■ **Your task**
Should any entry hold a picture, omit that picture and copy the rest of the entry exactly.

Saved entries
- - - - - - -
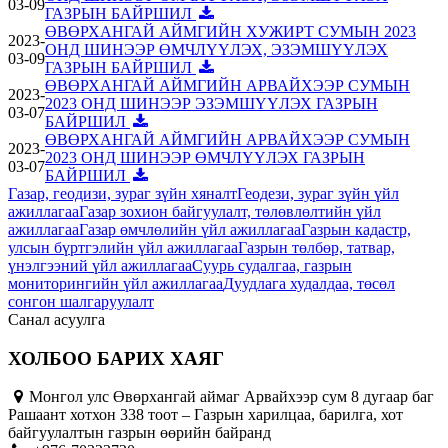
03-09
ГАЗРЫН БАЙРШИЛ
ӨВӨРХАНГАЙ АЙМГИЙН ХУЖИРТ СУМЫН 2023
2023-
ОНД ШИНЭЭР ӨМЧЛҮҮЛЭХ, ЭЗЭМШҮҮЛЭХ
03-09
ГАЗРЫН БАЙРШИЛ
ӨВӨРХАНГАЙ АЙМГИЙН АРВАЙХЭЭР СУМЫН
2023-
2023 ОНД ШИНЭЭР ЭЗЭМШҮҮЛЭХ ГАЗРЫН
03-07
БАЙРШИЛ
ӨВӨРХАНГАЙ АЙМГИЙН АРВАЙХЭЭР СУМЫН
2023-
2023 ОНД ШИНЭЭР ӨМЧЛҮҮЛЭХ ГАЗРЫН
03-07
БАЙРШИЛ
Газар, геодизи, зураг зүйн хяналт
Геодези, зураг зүйн үйл
ажиллагаа
Газар зохион байгуулалт, төлөвлөлтийн үйл
ажиллагаа
Газар өмчлөлийн үйл ажиллагаа
Газрын кадастр,
улсын бүртгэлийн үйл ажиллагаа
Газрын төлбөр, татвар,
үнэлгээний үйл ажиллагаа
Суурь судалгаа, газрын
мониторингийн үйл ажиллагаа
Дуудлага худалдаа, төсөл
сонгон шалгаруулалт
Санал асуулга
ХОЛБОО БАРИХ ХАЯГ
Монгол улс Өвөрхангай аймаг Арвайхээр сум 8 дугаар баг
Рашаант хотхон 338 тоот – Газрын харилцаа, барилга, хот
байгуулалтын газрын өөрийн байранд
- - - - - - -
■ **Answer to this problem**
03-09
ГАЗРЫН БАЙРШИЛ
ӨВӨРХАНГАЙ АЙМГИЙН ХУЖИРТ СУМЫН 2023
2023-
ОНД ШИНЭЭР ӨМЧЛҮҮЛЭХ, ЭЗЭМШҮҮЛЭХ
03-09
ГАЗРЫН БАЙРШИЛ
ӨВӨРХАНГАЙ АЙМГИЙН АРВАЙХЭЭР СУМЫН
2023-
2023 ОНД ШИНЭЭР ЭЗЭМШҮҮЛЭХ ГАЗРЫН
03-07
БАЙРШИЛ
ӨВӨРХАНГАЙ АЙМГИЙН АРВАЙХЭЭР СУМЫН
2023-
2023 ОНД ШИНЭЭР ӨМЧЛҮҮЛЭХ ГАЗРЫН
03-07
БАЙРШИЛ
Газар, геодизи, зураг зүйн хяналт
Геодези, зураг зүйн үйл
ажиллагаа
Газар зохион байгуулалт, төлөвлөлтийн үйл
ажиллагаа
Газар өмчлөлийн үйл ажиллагаа
Газрын кадастр,
улсын бүртгэлийн үйл ажиллагаа
Газрын төлбөр, татвар,
үнэлгээний үйл ажиллагаа
Суурь судалгаа, газрын
мониторингийн үйл ажиллагаа
Дуудлага худалдаа, төсөл
сонгон шалгаруулалт
Санал асуулга
ХОЛБОО БАРИХ ХАЯГ
Монгол улс Өвөрхангай аймаг Арвайхээр сум 8 дугаар баг
Рашаант хотхон 338 тоот – Газрын харилцаа, барилга, хот
байгуулалтын газрын өөрийн байранд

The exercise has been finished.